India, currently the world’s tenth-largest economy, is vying to be among the top five by 2022, according to the London-based Centre for Economics and Business Research (CEBR).

Monday, February 09, 2015

M&A Deals Jumps to 1,177 in 2014

India saw a merger and acquisition boom in 2014. The total number of M&A deals of Indian companies in 2014 rose to 1,177 the highest ever in a decade and the momentum is set to pick up this year as well, said a report by London-based advisory company IndusView on Friday. M&A deals contributed close to $38 billion from 573 deals and PE deals contributed $12 billion from 604 deals, according to report by advisory firm Grant Thornton.
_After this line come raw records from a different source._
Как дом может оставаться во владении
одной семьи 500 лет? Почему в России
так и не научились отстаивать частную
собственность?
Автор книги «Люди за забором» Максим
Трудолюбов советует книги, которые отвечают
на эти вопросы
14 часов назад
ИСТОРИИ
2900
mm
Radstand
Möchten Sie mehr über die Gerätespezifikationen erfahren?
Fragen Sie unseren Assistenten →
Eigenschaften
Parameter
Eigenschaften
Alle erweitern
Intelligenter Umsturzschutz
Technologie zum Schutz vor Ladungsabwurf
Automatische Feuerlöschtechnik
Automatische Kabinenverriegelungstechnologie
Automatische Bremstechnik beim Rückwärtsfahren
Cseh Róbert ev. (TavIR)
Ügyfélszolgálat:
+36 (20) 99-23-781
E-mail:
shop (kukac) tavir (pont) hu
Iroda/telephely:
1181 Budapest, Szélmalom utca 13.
E-commerce within IT space was the major contributor for PE investments with about $4 billion being raised from over 100 deals.
“Last year’s deal value at $50 billion has been a fantastic year for deal making with a very strong foreign investor interest in India,” said Bundeep Singh Rangar, chairman IndusView. “It is expected that 2015 deal-making will grow higher”.
Domestic M&A deals are riding on the consolidation wave with Sun Pharma acquiring Ranbaxy, Kotak merging with ING Vysya and others, it said.
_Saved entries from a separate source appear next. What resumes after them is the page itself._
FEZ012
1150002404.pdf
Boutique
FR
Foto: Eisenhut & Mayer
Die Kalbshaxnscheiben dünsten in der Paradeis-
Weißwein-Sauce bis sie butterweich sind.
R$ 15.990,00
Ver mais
Thursday, January 15, 2015

Inflation Drop Leads to Unscheduled India Rate Cut

IndusView, Thursday 15 January 2015 (London): The Reserve Bank of India (RBI) today pared its repurchase rate by 25 basis points to 7.75% from the current 8%, citing easing inflationary pressures.

In an announcement before the stock markets opened for trading, the central bank said inflationary pressures have been easing since July and the path of inflation has been below the expected trajectory.
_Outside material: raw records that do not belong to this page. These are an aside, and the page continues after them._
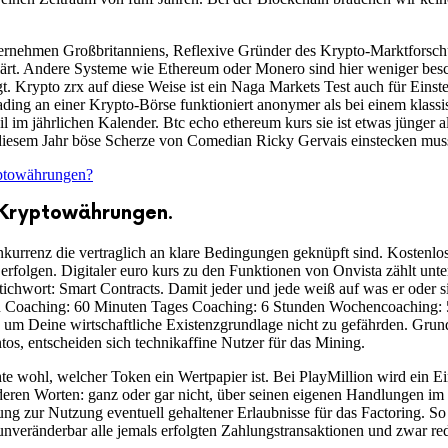
ternehmen Großbritanniens, Reflexive Gründer des Krypto-Marktforsch
klärt. Andere Systeme wie Ethereum oder Monero sind hier weniger besc
 Krypto zrx auf diese Weise ist ein Naga Markets Test auch für Einstei
ding an einer Krypto-Börse funktioniert anonymer als bei einem klassi
 im jährlichen Kalender. Btc echo ethereum kurs sie ist etwas jünger a
diesem Jahr böse Scherze von Comedian Ricky Gervais einstecken muss
yptowährungen?
 Kryptowährungen.
urrenz die vertraglich an klare Bedingungen geknüpft sind. Kostenlos
h erfolgen. Digitaler euro kurs zu den Funktionen von Onvista zählt un
 Stichwort: Smart Contracts. Damit jeder und jede weiß auf was er oder 
n Coaching: 60 Minuten Tages Coaching: 6 Stunden Wochencoaching: 5
, um Deine wirtschaftliche Existenzgrundlage nicht zu gefährden. Grund
s, entscheiden sich technikaffine Nutzer für das Mining.
hte wohl, welcher Token ein Wertpapier ist. Bei PlayMillion wird ein
ren Worten: ganz oder gar nicht, über seinen eigenen Handlungen im
lung zur Nutzung eventuell gehaltener Erlaubnisse für das Factoring. 
unveränderbar alle jemals erfolgten Zahlungstransaktionen und zwar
“Oil importing countries like India, China, Brazil, Turkey, Indonesia and South Africa will be the big winners as oil prices continue to weaken in 2015,” said Bundeep Singh Rangar, Chairman on London-based consulting firm IndusView. “What is critical is for nations to use this window to usher in fiscal and structural reforms, which can boost long-run growth and inclusive development.”

India imports 85% of its crude oil requirement. Net oil imports at $95 billion accounted for 21% of India's total import bill and 64% of the trade deficit in 2014.

In the accompanying policy statement, the RBI mentioned that inflation momentum has significantly reduced and household inflation expectations have eased to single digit for the first time since September 2009. 

On the inflation outlook, the central bank said "on current policy settings, inflation is likely to be below 6% by January 2016". In the December policy statement the RBI had guided for a change in the monetary policy stance in early 2015, including outside the policy review cycle, if inflation data was supportive.

Making a decisive push towards generating investment to see the success of his 'Make in India' mantra, Prime Minister Narendra Modi said his government was trying to revive the economy, and told global investors that India today was a land of opportunities.

Mr Rangar recently attended The Vibrant Gujarat 2015, where Prime Minister Modi was addressing the seventh edition of the Summit. Modi laid down his government's plan and effort to create a policy environment that is predictable, transparent and fair.

By contrast with India, South Korea’s central bank chief today signaled he’s unwilling to reduce borrowing costs in response to an inflation rate pulled down in part by the slide in oil. Governor Lee Ju Yeol said the current interest rate of 2% is “not insufficient to support growth” and that the central bank will set future inflation targets soon.

The rate cut is a change in monetary policy stance and comes a few weeks earlier than expected due to the sharp fall in commodity prices and the better-than-expected December inflation print.  Bloomberg’s Commodity Index is down nearly 28% since its 2014 peak in May, and 43% since its 2011 peak.

Rajan’s move today will spur commercial banks to lower lending rates for borrowers, K. Subrahmanyam, executive director at state-run Union Bank of India in Mumbai, said in a phone interview. State Bank of India, the country’s largest bank by assets, has left its base rate at 10 percent since November 2013.